## WHAT TO DO
From the listing below, retype exactly the line holding "BSON-v1.6.0.tar.gz", the line holding "2018-06-20 00:19 C", and the lines between them; skip everything else.

## WORKING DATA
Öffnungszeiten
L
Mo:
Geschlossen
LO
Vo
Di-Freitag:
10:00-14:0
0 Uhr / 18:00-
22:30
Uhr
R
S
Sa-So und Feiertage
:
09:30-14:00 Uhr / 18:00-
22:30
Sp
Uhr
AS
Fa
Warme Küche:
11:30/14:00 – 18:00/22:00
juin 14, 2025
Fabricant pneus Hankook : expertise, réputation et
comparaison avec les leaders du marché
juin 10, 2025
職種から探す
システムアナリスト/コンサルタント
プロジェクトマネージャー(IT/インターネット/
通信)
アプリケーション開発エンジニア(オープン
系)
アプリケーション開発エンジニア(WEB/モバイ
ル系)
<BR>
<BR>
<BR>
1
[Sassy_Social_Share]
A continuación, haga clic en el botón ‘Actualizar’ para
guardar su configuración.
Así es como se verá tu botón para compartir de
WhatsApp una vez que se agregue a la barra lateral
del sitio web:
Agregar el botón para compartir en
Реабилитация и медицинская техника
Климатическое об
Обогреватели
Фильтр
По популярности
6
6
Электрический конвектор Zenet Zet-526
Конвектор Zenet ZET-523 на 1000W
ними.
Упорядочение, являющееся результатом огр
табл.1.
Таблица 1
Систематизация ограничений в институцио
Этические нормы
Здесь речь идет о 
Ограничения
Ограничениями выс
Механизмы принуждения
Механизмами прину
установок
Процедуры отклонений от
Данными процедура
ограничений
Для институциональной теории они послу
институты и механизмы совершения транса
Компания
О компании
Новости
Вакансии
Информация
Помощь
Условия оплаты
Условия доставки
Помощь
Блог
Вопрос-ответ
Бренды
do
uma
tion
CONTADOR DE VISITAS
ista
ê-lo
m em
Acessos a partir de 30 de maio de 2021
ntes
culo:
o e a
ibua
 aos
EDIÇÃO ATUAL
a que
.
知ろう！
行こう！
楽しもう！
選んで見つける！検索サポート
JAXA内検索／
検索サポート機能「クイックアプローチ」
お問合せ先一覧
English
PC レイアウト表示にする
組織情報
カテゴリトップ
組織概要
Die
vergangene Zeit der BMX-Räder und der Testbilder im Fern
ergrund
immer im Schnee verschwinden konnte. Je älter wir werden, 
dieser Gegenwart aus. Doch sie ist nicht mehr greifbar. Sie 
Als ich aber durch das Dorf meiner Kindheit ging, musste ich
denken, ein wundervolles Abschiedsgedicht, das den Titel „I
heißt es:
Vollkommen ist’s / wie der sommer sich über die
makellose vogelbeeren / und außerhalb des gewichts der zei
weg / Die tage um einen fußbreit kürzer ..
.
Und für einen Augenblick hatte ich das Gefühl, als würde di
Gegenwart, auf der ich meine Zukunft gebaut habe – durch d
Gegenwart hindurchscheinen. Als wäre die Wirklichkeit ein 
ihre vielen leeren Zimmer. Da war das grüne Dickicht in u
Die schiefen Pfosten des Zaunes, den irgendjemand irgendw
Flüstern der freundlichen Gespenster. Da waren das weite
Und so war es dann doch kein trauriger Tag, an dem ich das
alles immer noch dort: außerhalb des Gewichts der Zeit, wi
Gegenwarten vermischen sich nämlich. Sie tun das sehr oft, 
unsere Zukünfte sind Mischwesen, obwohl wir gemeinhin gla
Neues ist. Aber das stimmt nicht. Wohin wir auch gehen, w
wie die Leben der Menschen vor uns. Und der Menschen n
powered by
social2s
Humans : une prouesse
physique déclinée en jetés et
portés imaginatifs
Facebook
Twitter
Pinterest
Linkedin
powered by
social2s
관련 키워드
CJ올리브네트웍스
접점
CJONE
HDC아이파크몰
* * *
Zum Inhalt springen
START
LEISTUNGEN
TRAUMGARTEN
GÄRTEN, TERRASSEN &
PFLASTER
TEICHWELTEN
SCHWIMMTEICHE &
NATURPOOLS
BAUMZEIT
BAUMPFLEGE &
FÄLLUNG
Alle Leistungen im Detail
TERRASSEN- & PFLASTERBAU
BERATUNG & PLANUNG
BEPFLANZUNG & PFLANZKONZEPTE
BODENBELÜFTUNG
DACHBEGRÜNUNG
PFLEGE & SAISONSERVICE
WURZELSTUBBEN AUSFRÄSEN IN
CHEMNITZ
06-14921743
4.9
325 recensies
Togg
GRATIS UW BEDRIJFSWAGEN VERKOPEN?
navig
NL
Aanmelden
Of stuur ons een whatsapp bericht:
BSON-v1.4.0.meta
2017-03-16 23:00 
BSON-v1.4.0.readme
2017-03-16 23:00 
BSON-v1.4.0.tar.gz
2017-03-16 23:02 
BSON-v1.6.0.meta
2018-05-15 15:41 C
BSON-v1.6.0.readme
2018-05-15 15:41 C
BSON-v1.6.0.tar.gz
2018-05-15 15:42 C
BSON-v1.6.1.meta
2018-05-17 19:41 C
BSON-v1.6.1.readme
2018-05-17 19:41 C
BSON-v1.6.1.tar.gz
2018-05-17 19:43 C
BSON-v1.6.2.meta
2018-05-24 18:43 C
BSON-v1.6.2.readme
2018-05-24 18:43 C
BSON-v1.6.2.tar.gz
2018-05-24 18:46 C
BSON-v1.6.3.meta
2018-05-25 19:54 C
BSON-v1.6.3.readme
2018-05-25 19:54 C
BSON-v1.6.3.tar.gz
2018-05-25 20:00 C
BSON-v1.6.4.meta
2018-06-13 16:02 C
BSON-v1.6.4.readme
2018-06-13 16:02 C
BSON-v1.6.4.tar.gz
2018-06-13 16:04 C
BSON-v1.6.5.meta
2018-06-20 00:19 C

## SOLUTION FOR THIS EXERCISE
BSON-v1.6.0.tar.gz
2018-05-15 15:42 C
BSON-v1.6.1.meta
2018-05-17 19:41 C
BSON-v1.6.1.readme
2018-05-17 19:41 C
BSON-v1.6.1.tar.gz
2018-05-17 19:43 C
BSON-v1.6.2.meta
2018-05-24 18:43 C
BSON-v1.6.2.readme
2018-05-24 18:43 C
BSON-v1.6.2.tar.gz
2018-05-24 18:46 C
BSON-v1.6.3.meta
2018-05-25 19:54 C
BSON-v1.6.3.readme
2018-05-25 19:54 C
BSON-v1.6.3.tar.gz
2018-05-25 20:00 C
BSON-v1.6.4.meta
2018-06-13 16:02 C
BSON-v1.6.4.readme
2018-06-13 16:02 C
BSON-v1.6.4.tar.gz
2018-06-13 16:04 C
BSON-v1.6.5.meta
2018-06-20 00:19 C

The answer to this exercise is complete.